Cover: Inter-Group and Intraminority-Group Discrimination Experiences and the Coping Responses of Latino Sexual Minority Men Living With HIV

Inter-Group and Intraminority-Group Discrimination Experiences and the Coping Responses of Latino Sexual Minority Men Living With HIV

Published in: Annals of LGBTQ Public and Population Health, Volume 2, Issue 1, pages 1–21 (2021). doi: 10.1891/LGBTQ-2020-0028

Posted on Mar 18, 2021

by Sarah MacCarthy, Laura M. Bogart, Frank H. Galvan, David W. Pantalone

Discrimination negatively impacts the health of HIV-positive Latino sexual minority men (LSMM+). A growing literature on LSMM+ chronicles associations based on multiple devalued identities and mental health symptoms, HIV medication nonadherence, and sexual behaviors with the potential to transmit HIV. To gain additional insights on identity-based discrimination—as well as the associated coping responses—we conducted 30 qualitative interviews with LSMM+. Participants were probed regarding recent discrimination events (context, details, perpetrator, type) based on their intersecting identities (Latinx ethnicity, residency status, sexual minority orientation, HIV-positive serostatus) and their coping responses. We transcribed and translated the interviews and conducted a content analysis. Participants reported inter-group (i.e., between majority and minority group members) and intraminority-group (i.e., within minority group members) experiences as common. Participants described their intraminority-group experiences with discrimination based on being a Latinx sexual minority person in their families and home communities. Participants reported a range of coping responses to discrimination experiences. However, participants reported only functional (and no dysfunctional) coping strategies, and they endorsed using similar strategies in response to inter-group and intraminority-group discrimination.
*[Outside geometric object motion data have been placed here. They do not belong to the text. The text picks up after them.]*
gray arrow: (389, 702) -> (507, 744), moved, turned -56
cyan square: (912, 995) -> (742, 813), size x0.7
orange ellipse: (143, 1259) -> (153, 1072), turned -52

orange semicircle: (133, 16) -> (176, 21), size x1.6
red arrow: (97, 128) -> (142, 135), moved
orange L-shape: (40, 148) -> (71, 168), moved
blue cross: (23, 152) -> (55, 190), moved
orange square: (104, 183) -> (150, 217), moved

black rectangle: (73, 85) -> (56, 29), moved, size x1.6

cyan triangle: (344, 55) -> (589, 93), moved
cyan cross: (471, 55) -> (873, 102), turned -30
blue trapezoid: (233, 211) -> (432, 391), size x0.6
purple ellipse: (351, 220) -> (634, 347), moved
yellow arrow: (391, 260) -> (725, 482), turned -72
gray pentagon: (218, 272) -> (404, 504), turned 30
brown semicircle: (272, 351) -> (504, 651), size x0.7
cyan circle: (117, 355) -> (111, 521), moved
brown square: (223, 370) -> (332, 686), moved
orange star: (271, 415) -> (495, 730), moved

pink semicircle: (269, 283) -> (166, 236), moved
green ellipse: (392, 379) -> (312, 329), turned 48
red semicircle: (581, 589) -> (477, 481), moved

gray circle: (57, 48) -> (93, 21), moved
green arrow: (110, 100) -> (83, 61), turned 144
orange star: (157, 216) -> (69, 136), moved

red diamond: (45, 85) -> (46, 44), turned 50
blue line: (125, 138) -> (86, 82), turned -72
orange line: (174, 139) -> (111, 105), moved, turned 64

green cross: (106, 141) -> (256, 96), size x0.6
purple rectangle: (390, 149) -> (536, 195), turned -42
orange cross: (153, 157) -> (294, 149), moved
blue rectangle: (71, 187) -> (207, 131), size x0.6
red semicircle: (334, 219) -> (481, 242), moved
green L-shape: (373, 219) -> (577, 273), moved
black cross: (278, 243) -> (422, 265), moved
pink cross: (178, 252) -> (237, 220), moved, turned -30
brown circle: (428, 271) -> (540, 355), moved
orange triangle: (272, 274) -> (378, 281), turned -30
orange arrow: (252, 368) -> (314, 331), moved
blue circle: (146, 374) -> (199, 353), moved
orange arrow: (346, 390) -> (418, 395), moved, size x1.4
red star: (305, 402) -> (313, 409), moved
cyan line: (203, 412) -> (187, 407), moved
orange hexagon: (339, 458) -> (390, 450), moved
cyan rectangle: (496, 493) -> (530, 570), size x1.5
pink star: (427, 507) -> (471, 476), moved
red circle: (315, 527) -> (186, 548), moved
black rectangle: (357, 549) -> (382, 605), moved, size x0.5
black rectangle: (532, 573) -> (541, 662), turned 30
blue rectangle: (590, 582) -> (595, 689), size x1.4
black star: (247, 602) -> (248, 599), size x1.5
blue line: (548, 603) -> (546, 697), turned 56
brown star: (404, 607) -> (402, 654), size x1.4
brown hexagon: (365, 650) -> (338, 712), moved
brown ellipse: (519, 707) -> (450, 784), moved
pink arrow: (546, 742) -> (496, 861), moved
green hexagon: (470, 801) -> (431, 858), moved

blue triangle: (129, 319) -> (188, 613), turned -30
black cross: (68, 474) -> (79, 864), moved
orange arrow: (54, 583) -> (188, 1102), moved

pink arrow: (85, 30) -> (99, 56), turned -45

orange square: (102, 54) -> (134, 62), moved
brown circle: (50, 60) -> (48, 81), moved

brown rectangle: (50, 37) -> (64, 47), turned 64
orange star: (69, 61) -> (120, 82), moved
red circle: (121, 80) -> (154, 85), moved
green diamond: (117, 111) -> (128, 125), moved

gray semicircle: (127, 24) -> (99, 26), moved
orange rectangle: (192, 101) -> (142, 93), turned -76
Coping strategies included strategic avoidance, social support, self-advocacy, and external attribution. Additional coping strategies (spirituality and positive reframing) emerged more strongly in response to inter-group experiences with discrimination. Our results underscore the need to address both inter-group and intraminority-group discrimination experiences. Future interventions can focus on strengthening the effective coping skills that LSMM+ currently employ as potential levers to address LSMM+ health disparities.